An Empirical Fitting Method for Type Ia Supernova Light Curves: A Case Study of SN 2011fe

TL;DR

This paper introduces an empirical, analytically derived fitting method based on a broken-power-law function for modeling Type Ia supernova light curves, demonstrated on SN 2011fe, with potential for broad application.

Contribution

The paper presents a new empirical fitting function for Type Ia supernova light curves derived from physical assumptions, improving modeling accuracy and applicability.

Findings

Good fit to SN 2011fe light curves from first light to weeks after peak

Able to describe flux variations over 5 to 7 magnitudes in different bands

Potential to analyze large samples of SNe Ia with similar light-curve shapes

Abstract

We present a new empirical fitting method for the optical light curves of Type Ia supernovae (SNe~Ia). We find that a variant broken-power-law function provides a good fit, with the simple assumption that the optical emission is approximately the blackbody emission of the expanding fireball. This function is mathematically analytic and is derived directly from the photospheric velocity evolution.
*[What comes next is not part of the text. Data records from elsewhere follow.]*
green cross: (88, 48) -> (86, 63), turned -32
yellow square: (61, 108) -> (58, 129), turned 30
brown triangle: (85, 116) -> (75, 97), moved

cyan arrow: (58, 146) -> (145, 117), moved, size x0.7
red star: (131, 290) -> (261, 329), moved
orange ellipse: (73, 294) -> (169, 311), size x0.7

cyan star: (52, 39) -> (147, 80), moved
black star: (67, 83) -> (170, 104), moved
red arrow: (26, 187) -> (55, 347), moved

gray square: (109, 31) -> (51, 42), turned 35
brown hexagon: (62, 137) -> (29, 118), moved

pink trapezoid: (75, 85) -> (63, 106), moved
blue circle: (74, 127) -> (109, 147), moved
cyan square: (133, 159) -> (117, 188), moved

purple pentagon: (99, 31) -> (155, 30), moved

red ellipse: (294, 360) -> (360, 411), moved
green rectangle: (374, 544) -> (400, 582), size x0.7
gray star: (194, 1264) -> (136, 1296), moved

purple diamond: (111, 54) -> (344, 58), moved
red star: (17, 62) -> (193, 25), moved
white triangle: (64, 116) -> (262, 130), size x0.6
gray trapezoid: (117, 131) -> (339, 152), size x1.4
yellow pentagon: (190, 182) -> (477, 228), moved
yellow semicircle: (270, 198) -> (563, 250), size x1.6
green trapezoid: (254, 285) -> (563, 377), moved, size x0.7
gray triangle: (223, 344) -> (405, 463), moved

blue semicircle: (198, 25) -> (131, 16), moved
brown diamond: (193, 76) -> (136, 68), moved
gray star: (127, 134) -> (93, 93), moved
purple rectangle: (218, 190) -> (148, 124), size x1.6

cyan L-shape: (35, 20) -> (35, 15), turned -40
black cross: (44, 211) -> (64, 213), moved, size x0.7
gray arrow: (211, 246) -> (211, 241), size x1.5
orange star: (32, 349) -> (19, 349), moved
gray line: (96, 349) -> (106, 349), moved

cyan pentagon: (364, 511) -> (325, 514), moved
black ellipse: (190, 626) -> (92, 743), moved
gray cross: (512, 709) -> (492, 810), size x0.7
When deriving the function, we assume that both the blackbody temperature and photospheric velocity are constant, but the final function is able to accommodate these changes during the fitting procedure. Applying it to the case study of SN~2011fe gives a surprisingly good fit that can describe the light curves from the first-light time to a few weeks after peak brightness, as well as over a large range of fluxes ($\sim 5$\, mag, and even $\sim 7$\,mag in the $g$ band). Since SNe~Ia share similar light-curve shapes, this fitting method has the potential to fit most other SNe~Ia and characterize their properties in large statistical samples such as those already gathered and in the near future as new facilities become available.